You don't need to read another rant about the futility of social climbing. You don't need to hear another person explain that prestige is a shameful illusion or that education is worth nothing if pursued for the sake of success. You know this. You can't graduate high school without knowing this. Yet nobody ever talks about it. Everyone seems to insist that they've got some purpose, that they're going somewhere, that they're shooting for the Ivy League so they can make a difference.

BULLSHIT.

People go to the Ivy League for the same reason I do: they don't know what else to do. Nobody knows what to do or what to try to do. Guidance counselors say that college is the place to find yourself. That's nonsense. That's like saying a restaurant is the place to decide if you're hungry. The only evidence we have that anyone finds himself in college is that sometimes people drop out. The others stick around, get their degree, and hope the answer will appear before they get stuck with kids. Starting at the end of high school, there is a big standing joke that everyone is in on but nobody is laughing at. I'm not sure of all the details, but it's got a big lead up and the punchline is something to do with taxes. But mostly people just never really get it, and so they revert to the simplest, laziest, and most foolproof of all philosophies: hedonism. They drink every chance they get, have sex every chance they get, organize their longterm goals around fulfilling fantasies, and in the meantime they masturbate in one way or another. Beatin' it. It's a way of life. Anyway, it's better than Confucianism. Cocentric circles my ass.

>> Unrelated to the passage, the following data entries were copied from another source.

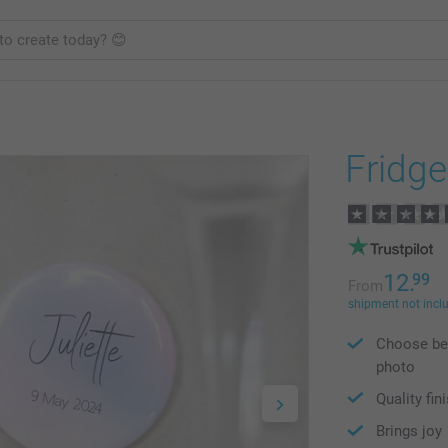
Fridg
12.
99
From
shipment not incl
Choose bet
photo
Quality fin
Brings joy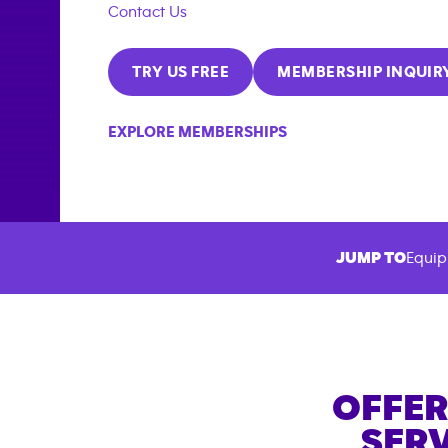
Contact Us
TRY US FREE
MEMBERSHIP INQUIR
EXPLORE MEMBERSHIPS
JUMP TO
Equip
OFFER
SERV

So if you really want to know what this blahg is all about, you need to know that we embrace its worthlessness. Nothing we do here is meant to accomplish anything, nor is it even really meant to boast or to be self-inflating. We aren't trying to earn validation or to piss people off. We've just spent our lives in a vacuum of meaning and are about ready to be shipped off to another, but in the interim we've decided to set up our own, because, hey, it's just another thing. Everyone gets to the point when he grows tired of being told he's on the top of his game, suspicous because he's never really had to work for anything, and starts to wonder if the game isn't just a load of bullshit after all. Then, more often than not, I guess, he realizes that it is, and so he does the only thing that doesn't rely on the value of anything else: beatin' it.

So there you go.

-Tim

P.S. I don't care about being funny. Bite me.